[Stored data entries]
▼
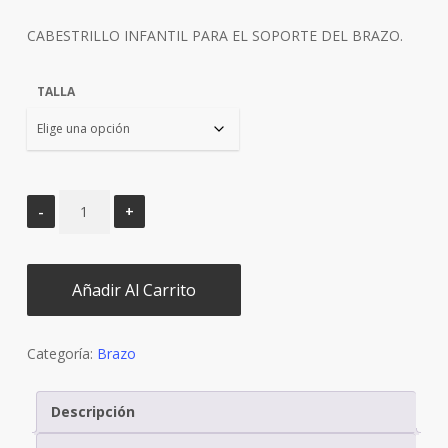
original
actual
CABESTRILLO INFANTIL PARA EL SOPORTE DEL BRAZO.
era:
es:
€40,90.
€36,90.
TALLA
Añadir Al Carrito
Categoría:
Brazo
Descripción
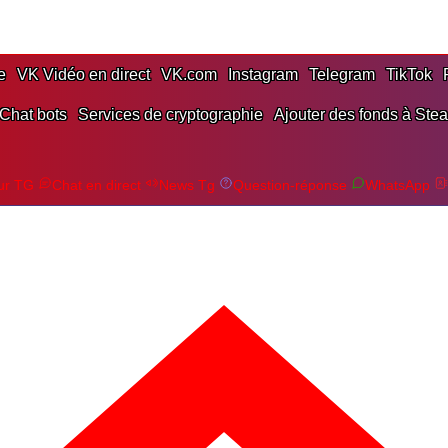
e
VK Vidéo en direct
VK.com
Instagram
Telegram
TikTok
Chat bots
Services de cryptographie
Ajouter des fonds à Ste
ur TG
Chat en direct
News Tg
Question-réponse
WhatsApp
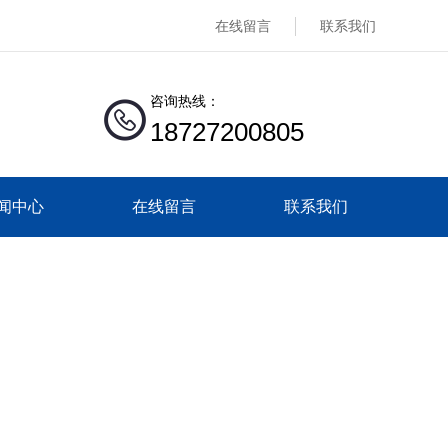
在线留言
联系我们
咨询热线：
18727200805
闻中心
在线留言
联系我们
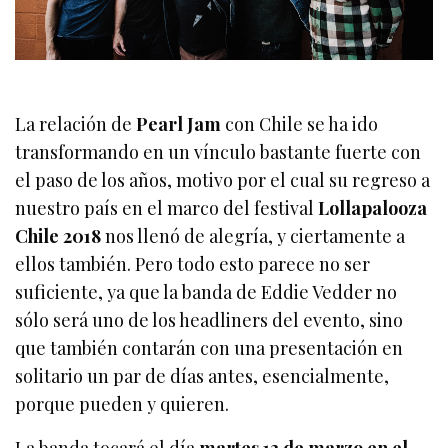
La relación de
Pearl Jam
con Chile se ha ido
transformando en un vínculo bastante fuerte con
el paso de los años, motivo por el cual su regreso a
nuestro país en el marco del festival
Lollapalooza
Chile 2018
nos llenó de alegría, y ciertamente a
ellos también. Pero todo esto parece no ser
suficiente, ya que la banda de Eddie Vedder no
sólo será uno de los headliners del evento, sino
que también contarán con una presentación en
solitario un par de días antes, esencialmente,
porque pueden y quieren.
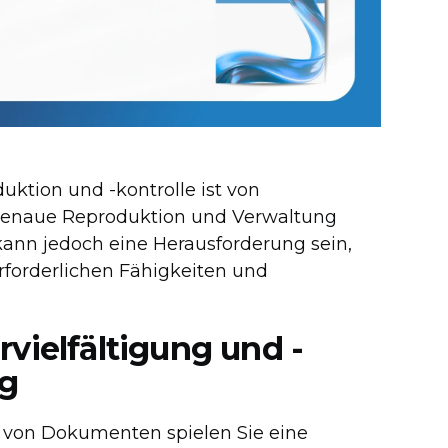
uktion und -kontrolle ist von
 genaue Reproduktion und Verwaltung
ann jedoch eine Herausforderung sein,
erforderlichen Fähigkeiten und
vielfältigung und -
ng
lle von Dokumenten spielen Sie eine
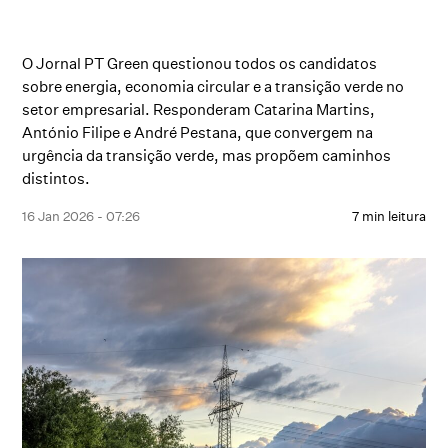
O Jornal PT Green questionou todos os candidatos
sobre energia, economia circular e a transição verde no
setor empresarial. Responderam Catarina Martins,
António Filipe e André Pestana, que convergem na
urgência da transição verde, mas propõem caminhos
distintos.
16 Jan 2026 - 07:26
7 min leitura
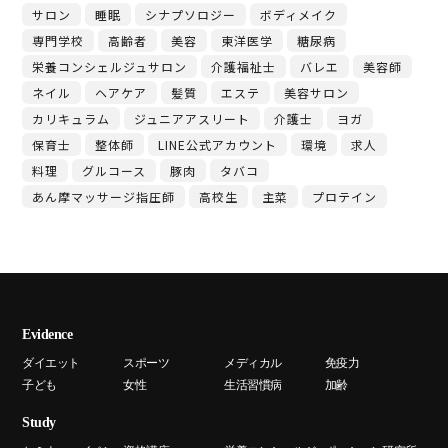
サロン
睡眠
シナプソロジー
ボディメイク
専門学校
高齢者
美容
東洋医学
糖尿病
栄養コンシェルジュサロン
介護福祉士
バレエ
美容師
ネイル
ヘアケア
髪質
エステ
美容サロン
カリキュラム
ジュニアアスリート
介護士
ヨガ
保育士
整体師
LINE公式アカウント
環境
求人
料理
グルコース
豚肉
タバコ
あん摩マッサージ指圧師
高校生
主菜
プロテイン
Evidence
ダイエット
スポーツ
メディカル
免疫力
子ども
女性
生活習慣病
加齢
Study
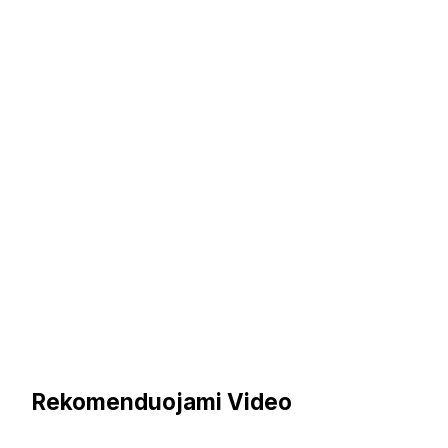
Rekomenduojami Video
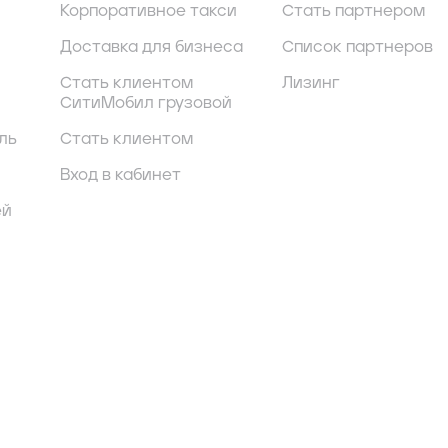
Корпоративное такси
Стать партнером
Доставка для бизнеса
Список партнеров
Стать клиентом
Лизинг
СитиМобил грузовой
ль
Стать клиентом
Вход в кабинет
ей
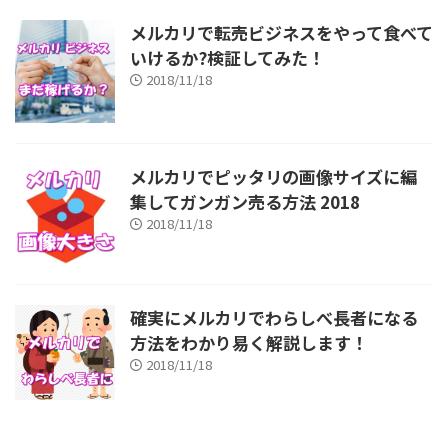
メルカリで転売ビジネスをやって食べて
いけるか?検証してみた！
2018/11/18
メルカリでピッタリの画像サイズに編
集してガンガン売る方法 2018
2018/11/18
確実にメルカリでわらしべ長者になる
方法をわかり易く解説します！
2018/11/18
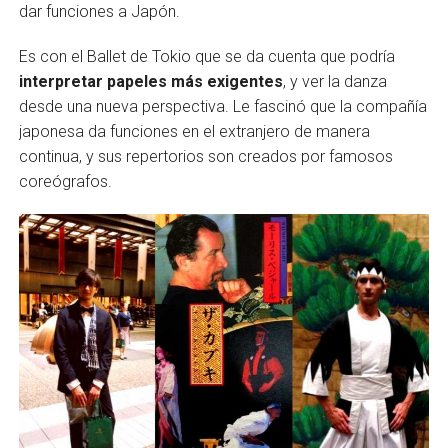
dar funciones a Japón.
Es con el Ballet de Tokio que se da cuenta que podría
interpretar papeles más exigentes
, y ver la danza
desde una nueva perspectiva. Le fascinó que la compañía
japonesa da funciones en el extranjero de manera
continua, y sus repertorios son creados por famosos
coreógrafos.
▲
**Task to carry out:** Start at the top of the entries and repeat each line exactly, ending at the line that contains "Question-réponse". Pictures are not part of the copy.

**Completed task:**
original
actual
CABESTRILLO INFANTIL PARA EL SOPORTE DEL BRAZO.
era:
es:
€40,90.
€36,90.
TALLA
Añadir Al Carrito
Categoría:
Brazo
Descripción
e
VK Vidéo en direct
VK.com
Instagram
Telegram
TikTok
Chat bots
Services de cryptographie
Ajouter des fonds à Ste
ur TG
Chat en direct
News Tg
Question-réponse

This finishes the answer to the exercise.